The simplicity of the idea is echoed in the backdrop, which consists of a stage with a single chair and black curtains lit by a spotlight. During the interviews, people are framed in medium closeups, though a wider shot at the beginning or end of a scene might show off something of the subject’s personality, through body language, as he or she enters or leaves the stage.

The choices of songs, all Brazilian, might be unfamiliar for foreign viewers, but the stories behind them are universally recognizable. Widower Gilmar, an emotional man, performs a song his seamstress mother used to sing when he was a boy. Stalkerish Sonia still can’t get over her first love three decades later, while German Isabell, who came to Rio to marry a Brazilian who then left her, finds both revenge and peace in a (heavily accented) samba song. Lidia tried to shoot her lover, while Zio mourns the loss of his three “mothers”: his real mom, wife and mother-in-law, who all died in the same year.

Most of the interviewees — diverse in age and background, and only identified onscreen by their first names — choose songs they must have picked up on the radio, though Zio has written his own.

A special case is one of the film’s most unforgettable protags, the lively Dea, who’s convinced that the wrong date was put on her birth certificate because she doesn’t feel like someone who was born in 1928. She sings a tune from the king of Brazilian music, Roberto Carlos, which she once sang with him, adding mischievously: “He was married at the time.”

Popping up throughout are recurring themes of love, loss and desire, all complex emotions that are also the subjects of many tunes. The brilliance of Coutinho’s conceit is that he sets out to demonstrate that people often turn to song when words can’t express how they feel, but he shows this by letting people talk about the emotions that inspired their song of choice.

Tech package is modest but classy. Pic was produced by VideoFilmes, the company of helmer Fernando Meirelles.

Popular on Variety



Production: A VideoFilmes presentation and production. Produced by Joao Moreira Salles, Mauricio Andrade Ramos. Directed, written by Eduardo Coutinho.

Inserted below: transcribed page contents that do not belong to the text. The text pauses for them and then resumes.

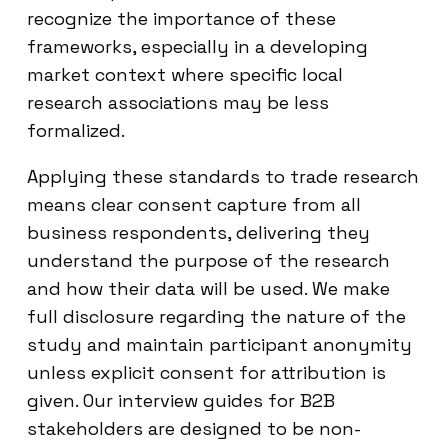
recognize the importance of these
frameworks, especially in a developing
market context where specific local
research associations may be less
formalized.
Applying these standards to trade research
means clear consent capture from all
business respondents, delivering they
understand the purpose of the research
and how their data will be used. We make
full disclosure regarding the nature of the
study and maintain participant anonymity
unless explicit consent for attribution is
given. Our interview guides for B2B
stakeholders are designed to be non-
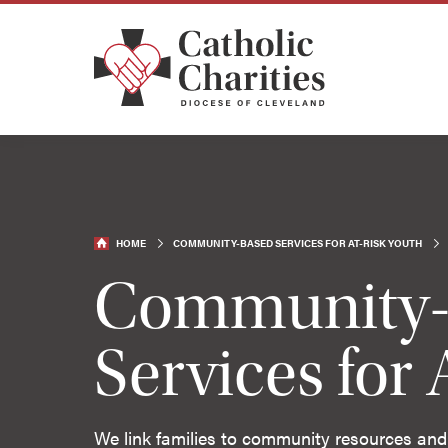
HOME
COMMUNITY-BASED SERVICES FOR AT-RISK YOUTH
Community-
Services for 
We link families to community resources and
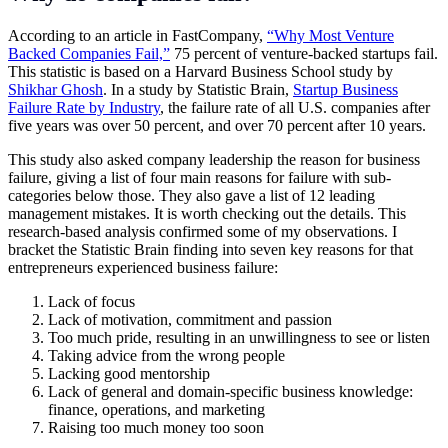
According to an article in FastCompany,
“Why Most Venture
Backed Companies Fail,”
75 percent of venture-backed startups fail.
This statistic is based on a Harvard Business School study by
Shikhar Ghosh
. In a study by Statistic Brain,
Startup Business
Failure Rate by Industry
, the failure rate of all U.S. companies after
five years was over 50 percent, and over 70 percent after 10 years.
This study also asked company leadership the reason for business
failure, giving a list of four main reasons for failure with sub-
categories below those. They also gave a list of 12 leading
management mistakes. It is worth checking out the details. This
research-based analysis confirmed some of my observations. I
bracket the Statistic Brain finding into seven key reasons for that
entrepreneurs experienced business failure:
Lack of focus
Lack of motivation, commitment and passion
Too much pride, resulting in an unwillingness to see or listen
Taking advice from the wrong people
Lacking good mentorship
Lack of general and domain-specific business knowledge:
finance, operations, and marketing
Raising too much money too soon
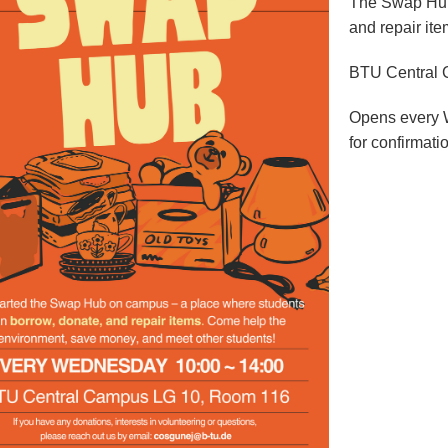
The Swap Hub 
and repair ite
BTU Central
Opens every 
for confirmati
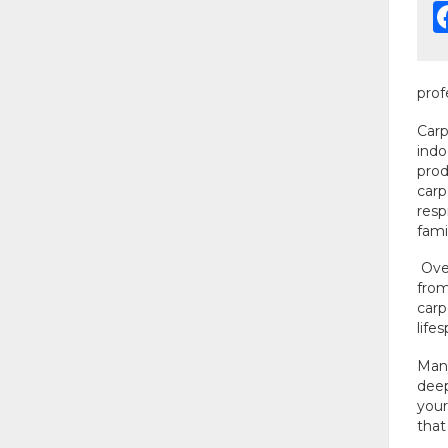
prof
Carp
indo
prod
carp
resp
fami
Over
from
carp
life
Many
deep
your
that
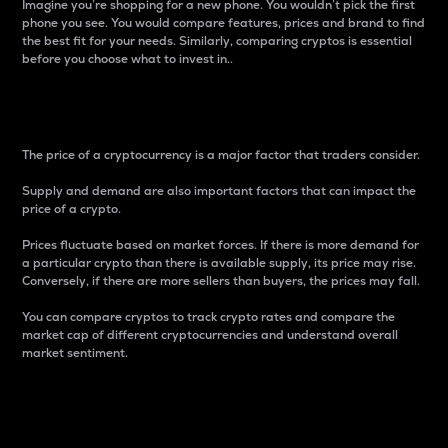
Imagine you’re shopping for a new phone. You wouldn’t pick the first
phone you see. You would compare features, prices and brand to find
the best fit for your needs. Similarly, comparing cryptos is essential
before you choose what to invest in..
Price
The price of a cryptocurrency is a major factor that traders consider.
Supply and demand are also important factors that can impact the
price of a crypto.
Prices fluctuate based on market forces. If there is more demand for
a particular crypto than there is available supply, its price may rise.
Conversely, if there are more sellers than buyers, the prices may fall.
You can compare cryptos to track crypto rates and compare the
market cap of different cryptocurrencies and understand overall
market sentiment.
24-Hour Price Difference
Percentage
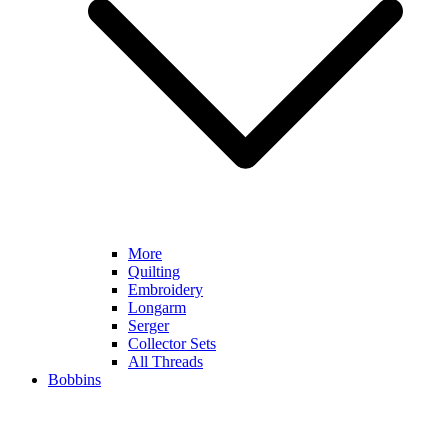
More
Quilting
Embroidery
Longarm
Serger
Collector Sets
All Threads
Bobbins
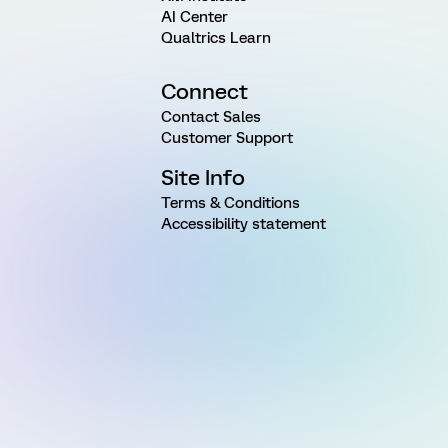
AI Center
Qualtrics Learn
Connect
Contact Sales
Customer Support
Site Info
Terms & Conditions
Accessibility statement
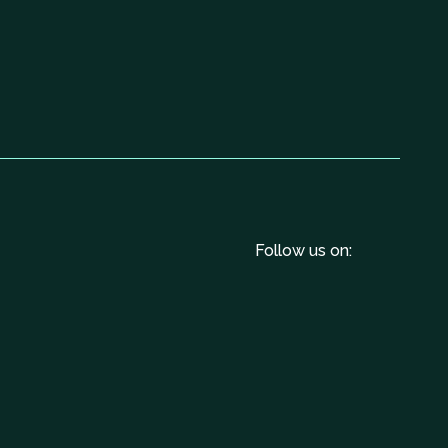
Follow us on:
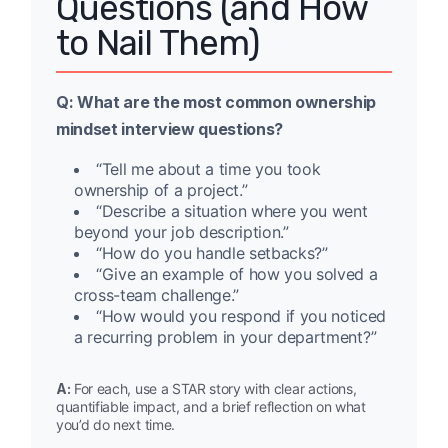
Questions (and How
to Nail Them)
Q: What are the most common ownership
mindset interview questions?
“Tell me about a time you took
ownership of a project.”
“Describe a situation where you went
beyond your job description.”
“How do you handle setbacks?”
“Give an example of how you solved a
cross-team challenge.”
“How would you respond if you noticed
a recurring problem in your department?”
A:
For each, use a STAR story with clear actions,
quantifiable impact, and a brief reflection on what
you’d do next time.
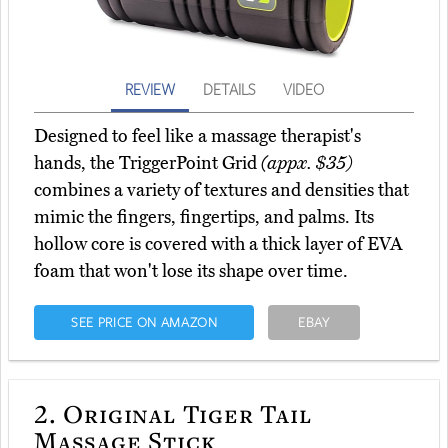
REVIEW
DETAILS
VIDEO
Designed to feel like a massage therapist's
hands, the TriggerPoint Grid
(appx. $35)
combines a variety of textures and densities that
mimic the fingers, fingertips, and palms. Its
hollow core is covered with a thick layer of EVA
foam that won't lose its shape over time.
SEE PRICE ON AMAZON
EBAY
2.
Original Tiger Tail
Massage Stick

Crew: Camera (color, HD), Jacques Cheuiche; editor, Jordana Berg; sound, Valeria Ferro; assistant director, Ernesto Piccolo. Reviewed at Rio de Janeiro Film Festival (competing), Oct. 13, 2011. (In Intl. Documentary Film Festival Amsterdam -- competing.) Running time: 91 MIN.

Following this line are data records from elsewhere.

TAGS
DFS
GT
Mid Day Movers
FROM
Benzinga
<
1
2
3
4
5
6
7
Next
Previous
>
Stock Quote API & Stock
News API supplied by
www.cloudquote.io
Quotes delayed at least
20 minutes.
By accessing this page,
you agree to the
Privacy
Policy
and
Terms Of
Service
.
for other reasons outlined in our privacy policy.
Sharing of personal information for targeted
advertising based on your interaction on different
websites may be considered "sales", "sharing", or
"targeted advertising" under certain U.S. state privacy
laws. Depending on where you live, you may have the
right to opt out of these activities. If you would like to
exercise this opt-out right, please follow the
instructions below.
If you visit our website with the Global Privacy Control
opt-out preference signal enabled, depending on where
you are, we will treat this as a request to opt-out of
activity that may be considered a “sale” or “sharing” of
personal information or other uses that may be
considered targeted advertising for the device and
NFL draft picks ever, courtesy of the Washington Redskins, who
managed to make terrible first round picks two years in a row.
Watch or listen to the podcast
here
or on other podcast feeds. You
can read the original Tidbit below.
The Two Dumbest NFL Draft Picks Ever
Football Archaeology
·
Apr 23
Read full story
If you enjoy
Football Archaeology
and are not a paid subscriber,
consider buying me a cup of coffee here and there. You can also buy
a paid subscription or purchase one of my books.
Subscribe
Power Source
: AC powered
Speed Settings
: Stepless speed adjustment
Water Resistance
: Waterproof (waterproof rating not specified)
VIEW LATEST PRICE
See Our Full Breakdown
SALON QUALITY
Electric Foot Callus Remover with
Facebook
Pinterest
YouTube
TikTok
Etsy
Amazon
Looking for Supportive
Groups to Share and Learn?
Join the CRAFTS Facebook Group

With: With: Dea, Gilmar, Esmeralda, Jose Barbosa, Sonia, Nilton, Isabell, Zio, Jose, Lidia, Fatima, Ramon, Maria de Fatima, Maria Aparecida.

More Film

  • Joker Maleficent: Mistress of Evil

    Box Office: Villains Face Off Again as 'Joker' and 'Maleficent' Battle for First Place

    Despite three new nationwide releases, domestic box office charts look to be dominated by holdovers — Warner Bros.’ “Joker” and Disney’s “Maleficent: Mistress of Evil” — during the last weekend in October. “Maleficent: Mistress of Evil” debuted last weekend with $36 million in North America, enough to dethrone “Joker” after the super-villain origin story’s back-to-back [...]

  • Yasushi Shiina

    Tokyo Market is Finding New Strengths, Says Yasushi Shiina

    Clouds on the global economic horizon and disruption to the scheduling of the event, have done little to dampen the interest of foreign visitors to TIFFCOM, Japan’s biggest film and TV market. Especially those from China, says market head, Yasushi Shiina. The market is again running at the Sunshine City shopping, entertainment and business complex [...]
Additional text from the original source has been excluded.